O workshop reuniu especialistas para examinar a dinâmica complexa da confiança na ciência no âmbito da formulação de políticas e para refletir sobre uma questão central: Até que ponto a confiança na ciência para a formulação de políticas pode ser separada de questões mais amplas de confiança nas instituições democráticas?
Sobre o autor: Xuan Liu É diretora do Instituto de Ambiente de Inovação da Academia Nacional de Estratégia de Inovação da Associação Chinesa para Ciência e Tecnologia (NAIS, CAST). Possui formação acadêmica em ciência da computação, estudos de comunicação e psicologia social, tendo estudado na China e no Reino Unido.
O processo de Confiança na ciência para a relação entre políticas públicas e ciência O relatório analisa sistematicamente a situação internacional atual em relação à confiança na ciência e propõe uma série de medidas inspiradoras, oferecendo orientações viáveis para aprimorar ainda mais a confiança na ciência.
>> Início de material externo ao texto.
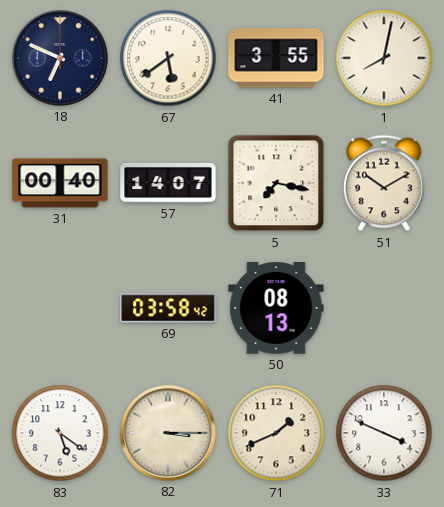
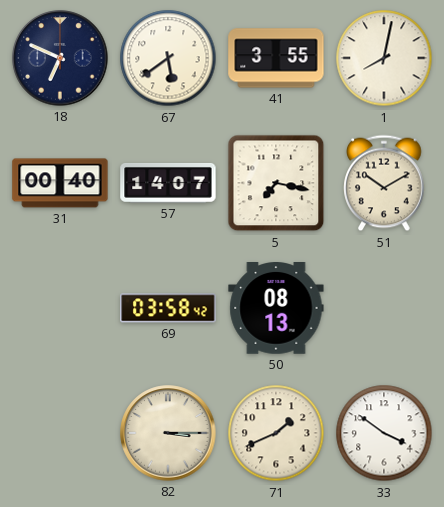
83: 5:21 -> none
33: 3:49 -> 3:51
A tensão entre o desenvolvimento científico e a confiança pública é um resultado inevitável da discrepância entre a rápida iteração científica e a adaptação cognitiva, como a história tem repetidamente confirmado. Ao longo de diversos períodos históricos, as pessoas têm enfrentado a complexidade e os impactos incertos da nova ciência e tecnologia com expectativas e preocupações. A comunicação científica inadequada alimenta ainda mais a instabilidade da confiança, impulsionada pela desinformação. Em particular, quando a comunicação científica não explica prontamente as limitações da ciência, ou quando os cientistas não discutem completamente os riscos associados, o público pode ficar mais suscetível a informações falsas. Consequentemente, a confiança na ciência e nos cientistas pode enfraquecer.
A ciência demonstra seu valor como um bem público ao servir ao bem-estar da humanidade, abordando questões como desenvolvimento sustentável, saúde global e segurança alimentar. Conquistar a confiança pública é sempre um pré-requisito fundamental para concretizar esse valor. Sem confiança, dúvidas e mal-entendidos sobre a ciência podem levar à oposição e à obstrução.
Hoje, a ciência é afetada por crescentes diferenças demográficas. As disparidades entre países de alta renda e países de baixa ou média renda geram diferentes desafios relacionados à confiança. A tecnologia também ampliou as desigualdades regionais, provocando um crescente ceticismo sobre se a ciência realmente beneficia o público. Além disso, pressões políticas, do capital e outras influências podem distorcer as conclusões científicas, exacerbando ainda mais as divisões na confiança.
Manter a confiança na ciência depende da acessibilidade e inclusão do conhecimento e dos recursos científicos. Quando a ciência carece de acessibilidade e inclusão, seu valor como um bem público a serviço do bem-estar humano diminui, e a desconfiança aumenta. Por exemplo, algumas comunidades carentes não possuem infraestrutura básica e conteúdo científico em seus idiomas locais, o que dificulta a compreensão dos últimos avanços científicos. Enquanto isso, minorias e grupos de baixa renda podem ser negligenciados ou excluídos pelos esforços de comunicação científica.
As soluções residem em exemplos práticos que reforcem a confiança na ciência e demonstrem seu papel como um bem público para o bem-estar humano. Primeiro, isso exige levar ativamente os benefícios inclusivos da ciência ao público por meio da escuta ativa e de uma narrativa eficaz. Por exemplo, comunidades africanas alcançaram a autossuficiência alimentar por meio da tecnologia do arroz híbrido; áreas remotas recuperaram o acesso à saúde por meio de sistemas de telemedicina; e pessoas com deficiência recuperaram funções por meio da tecnologia de interface cérebro-computador (ICC). Essas histórias mostram a alta tecnologia como uma fonte de esperança. Segundo, a participação na tomada de decisões científicas deve se tornar mais transparente, com maior espaço para a expressão pública. Quando a ciência é claramente demonstrada como um bem público inclusivo e acessível, as pessoas podem experimentar diretamente seus benefícios, ajudando a construir consenso e confiança na ciência.